The findings also highlighted the important role that emergency physicians can play in starting children on an inhaled corticosteroid. In prior studies, researchers asked emergency physicians why they generally did not start children with poorly controlled asthma on control medication. The physicians said that they didn’t view it as their appropriate role, and that this task was best reserved for primary care physicians. "All the pediatricians in our study said that the emergency department physicians should write the prescription. They want the emergency physician to do it," she said.

The study enrolled children seen in the emergency department of Children’s Hospital of Philadelphia with an average age of 5 years (range, 1-18 years) during 2006-2009. After randomization, the families of 74 children received a starter prescription for a 30-day supply of an inhaled corticosteroid, either budesonide for children aged 4 or younger, or fluticasone for those aged 5 or older, as well as educational materials and other standard discharge medications for asthma. The 78 control families received the same educational materials and discharge medications but no prescription for a corticosteroid.

By 8 weeks after the emergency department visit, about 63% of the intervention families had filled their initial corticosteroid prescription, compared with about 27% of the control families, a statistically significant difference. But the rate at which the intervention families filled the second prescription – the one they had to get from the child’s primary care pediatrician – dropped to roughly 20% of the intervention families, no different from the 18% rate among the control families. The researchers have not yet examined whether the breakdown in follow-up prescriptions occurred at the level of the primary care pediatrician or in the family’s failure to fill a second prescription that they received.

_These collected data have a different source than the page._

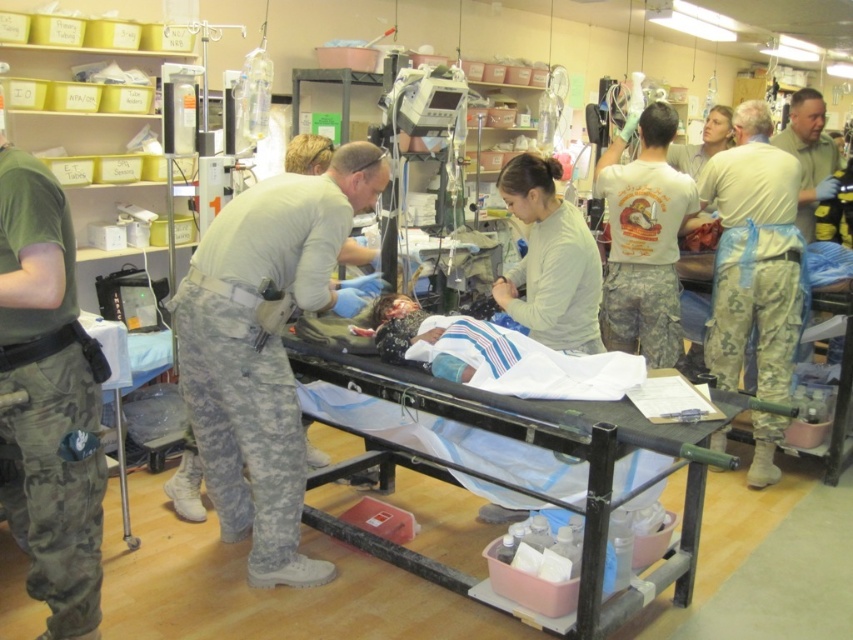 Which is above, green camouflage pants at left or black matte stretcher at center?

green camouflage pants at left is higher up.

Is green camouflage pants at left taller than black matte stretcher at center?

Indeed, green camouflage pants at left has a greater height compared to black matte stretcher at center.

Is point (15, 362) closer to camera compared to point (515, 401)?

Yes, it is.

Identify the location of green camouflage pants at left. (49, 397).

Is black matte stretcher at center to the right of light beige uniform at right from the viewer's perspective?

No, black matte stretcher at center is not to the right of light beige uniform at right.

From the picture: Is the position of black matte stretcher at center less distant than that of light beige uniform at right?

Yes.

Is point (596, 428) positioned before point (790, 164)?

Yes, point (596, 428) is closer to viewer.

The width and height of the screenshot is (853, 640). I want to click on black matte stretcher at center, so click(x=517, y=438).

Between green camouflage pants at left and green uniform at upper right, which one has less height?

Standing shorter between the two is green uniform at upper right.

Does green camouflage pants at left appear on the right side of green uniform at upper right?

Incorrect, green camouflage pants at left is not on the right side of green uniform at upper right.

Which is behind, point (19, 426) or point (822, 188)?

The point (822, 188) is behind.

You are a GUI agent. You are given a task and a screenshot of the screen. Output one action in this format:
    pyautogui.click(x=<x>, y=<y>)
    Task: Click on the green camouflage pants at left
    
    Given the screenshot: What is the action you would take?
    coord(49,397) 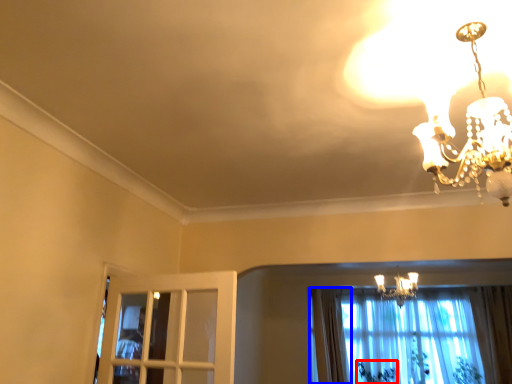 Question: Which object appears closest to the camera in this image, plant (highlighted by a red box) or curtain (highlighted by a blue box)?

Choices:
 (A) plant
 (B) curtain

Answer: (B)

The follow-up data also showed that while on the initial course of an inhaled steroid, the children had, on average, a significant 2-day drop in the number of days they coughed while asleep, and a significant halving of the number of days when they experienced shortness of breath.

In addition, the first course of an inhaled corticosteroid led to a significant reduction in the use of albuterol as a rescue medication. Children in the intervention group had a 43% rate of never using albuterol or using it less than twice during follow-up, compared with 21% having this usage rate among the control children. At the other end of the spectrum, children in the intervention group had a 44% rate of using albuterol either daily or every other day during follow-up, compared with a 65% rate of such heavy use by the control children.

Dr. Sampayo said that she and her associates had no relevant financial disclosures.